When money from a non-qualified annuity is withdrawn, on the other hand, there are no taxes due on the principal. Income taxes are levied only on the earnings and interest. If you purchased your non-qualified annuity after August 13, 1982, your distributions will follow the “last-in-first-out” protocol of the IRS.
The IRS determines which portion of a non-qualified annuity withdrawal are taxable by using a calculation known as the exclusion ratio. This ratio is based on the length of the annuity, the principal and the earnings.
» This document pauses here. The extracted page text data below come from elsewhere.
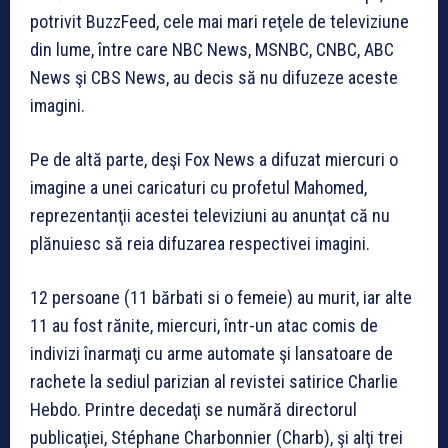
potrivit BuzzFeed, cele mai mari reţele de televiziune
din lume, între care NBC News, MSNBC, CNBC, ABC
News şi CBS News, au decis să nu difuzeze aceste
imagini.
Pe de altă parte, deşi Fox News a difuzat miercuri o
imagine a unei caricaturi cu profetul Mahomed,
reprezentanţii acestei televiziuni au anunţat că nu
plănuiesc să reia difuzarea respectivei imagini.
12 persoane (11 bărbati si o femeie) au murit, iar alte
11 au fost rănite, miercuri, într-un atac comis de
indivizi înarmaţi cu arme automate şi lansatoare de
rachete la sediul parizian al revistei satirice Charlie
Hebdo. Printre decedaţi se numără directorul
publicaţiei, Stéphane Charbonnier (Charb), şi alţi trei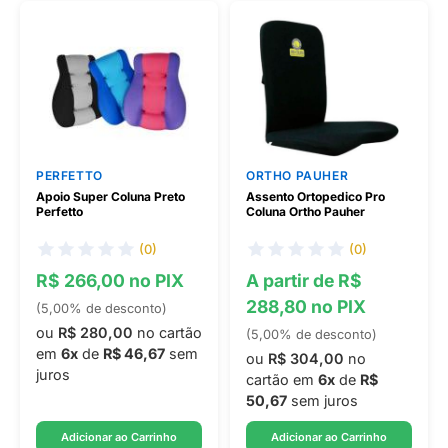
PERFETTO
ORTHO PAUHER
Apoio Super Coluna Preto
Assento Ortopedico Pro
Perfetto
Coluna Ortho Pauher
(0)
(0)
R$ 266,00 no PIX
A partir de R$
288,80 no PIX
(5,00% de desconto)
ou
R$ 280,00
no cartão
(5,00% de desconto)
em
6x
de
R$ 46,67
sem
ou
R$ 304,00
no
juros
cartão em
6x
de
R$
50,67
sem juros
Adicionar ao Carrinho
Adicionar ao Carrinho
If a non-qualified annuity is set up to pay the owner for their entire life, the exclusion ratio will take their life expectancy into consideration. The idea is to spread the principal and earnings over the owner’s lifetime. If they live longer than their calculated life expectancy, all payments beyond that time period are taxed as income.
So, for example, if your calculated life expectancy is 85 years old, then the exclusion ratio will determine how much of each payment from your non-qualified annuity will be considered taxable earnings until you turn 85. After the age of 85, all payouts from the annuity are considered taxable income.
If your annuity was purchased with funds from a Roth IRA or Roth 401(k) — as opposed to money from a traditional IRA or 401(k) account — the withdrawals are tax-free.
Distribution and Transfers
Both qualified and non-qualified annuities require you to be 59 ½ before withdrawing funds. If you withdraw the money before that, the IRS imposes a 10-percent tax penalty on earnings. There are exceptions for annuity holders who become disabled or die.
Federal law requires the owners to begin taking distributions from qualified annuities at the age of 72. There are no federal legal requirements for when withdrawal must begin from non-qualified annuities. Some state laws may set requirements, however. These may be in the annuity contract you have with the annuity provider.
With non-qualified annuities, you can transfer the funds between different kinds of annuities, such as fixed and variable, without facing an early-withdrawal penalty because the exchanges are covered by Section 1035 of the Internal Revenue Code. These transfers are known as 1035 exchanges.
With qualified annuities, such transfers can take place, but the transfers are limited to funds in the annuity that are considered tax-deferred.
Possible reasons for such transfers could be:
- A fixed annuity owner might want an annuity with a higher interest rate.
- The annuity company may not be financially strong.
- A new annuity contract may be more appealing, offering desirable features such as an enhanced death benefit or guaranteed minimum income. Or the new contract may have better investment options.
- The new contract may have lower fees.